I also got engaged to Sam. (I'll soon tick "Marry your soulmate" off my bucket list! Nice one.)
In the past 12 months my commitment to this blog has resulted in me writing 14 songs, 80+ poems, a dozen or so motivational articles and posting 100+ photos (some soon to be sold on Etsy), many of which with my own flavour of photo editing. I'm also only about a month out from releasing my solo EP, Calienteza.
When I look at all of this I'm quite amazed. I didn't write as much as that in the 3 or 4 years previous, if not more.
That said my usual thought process still leads me to think "how much more could you have done then? You could've been even more committed. What could you have achieved then?"
But those sort of thoughts are not what this blog is about. This blog is about today. I've realised that writing, being creative, is a big part of what gives me daily happiness, and to me that is the secret of life. I've not been striving for perfection, I've spent enough of my life doing that and, although an important part of my personality, it's not always the most effective approach. What I've been striving for is to act, to do, to BE an artist.
My blog title still proves to be very apt for me - it's been a struggle all year and continues to be. Every day that I don't mentally commit anew to a creative career is a day that I don't take at least one more small step forward in that direction. Life will naturally drag you away from such a goal. But I'm still at it. Fighting to do my writing, as usual.
I believe the coming year will see me take some more big steps forward. Many of which will relate to the work I've posted on this blog in the past year.
I hope you will continue to follow my journey. But I hope more that it inspires you to commit to living every day a happy, love-filled, productive person. In turn inspiring those you know to also live happier, more "present" lives.

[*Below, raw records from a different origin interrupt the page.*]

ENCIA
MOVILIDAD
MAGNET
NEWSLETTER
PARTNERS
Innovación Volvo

I may never revolutionize the technological world like Steve Jobs, and I may never be someone with the absolute power to make decisions that will change people's lives. But I can change my life. I can revolutionize the way I think. I can live a long and happy life.

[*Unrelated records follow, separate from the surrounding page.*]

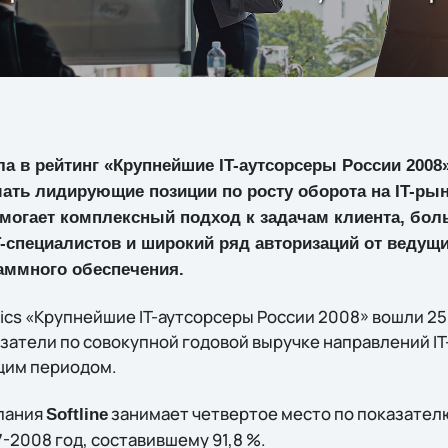
ла в рейтинг «Крупнейшие IT-аутсорсеры России 200
мать лидирующие позиции по росту оборота на IT-рын
помогает комплексный подход к задачам клиента, бо
-специалистов и широкий ряд авторизаций от ведущ
аммного обеспечения.
tics «Крупнейшие IT-аутсорсеры России 2008» вошли 2
атели по совокупной годовой выручке направлений IT-
щим периодом.
пания
занимает четвертое место по показател
Softline
-2008 год, составившему 91,8 %.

But no matter how many days I get on this earth, today will always be the day that matters most.
Thanks for reading my blog!
YA! Your blogaversary!!!! I remember the day the blog came into your noggin. We were schwacked out of our gourds on beer, sitting at a bar in Venice. It was the first day we met in person. That was a good day. Whooo hoooooo!!!!!
ReplyDeleteThanks Janice!! There's no question that your influence, at that table and since, has been absolutely crucial in making this happen. Thank-you, thank-you, thank-you!!! I can probably credit the influence of the beer on enabling me to open my mouth to the fact that I'd seriously considered but ultimately shelved the idea out of lack of self-confidence. I'm glad I mentioned my thoughts as this blog has transformed me as an artist and as an individual comfortable in there skin - ready and willing to be themselves and put their full-selves out there for all to see, regardless. I hope so much to see you back in LA for at least a short stint sometime soon. I shall love you and be indebted to you always my precious Blog Mama. :D xx xx xx xx xx
ReplyDeleteI'm not giving the beer any credit. It's all you, you, you. But that was good beer and there was a lot of it. Good times.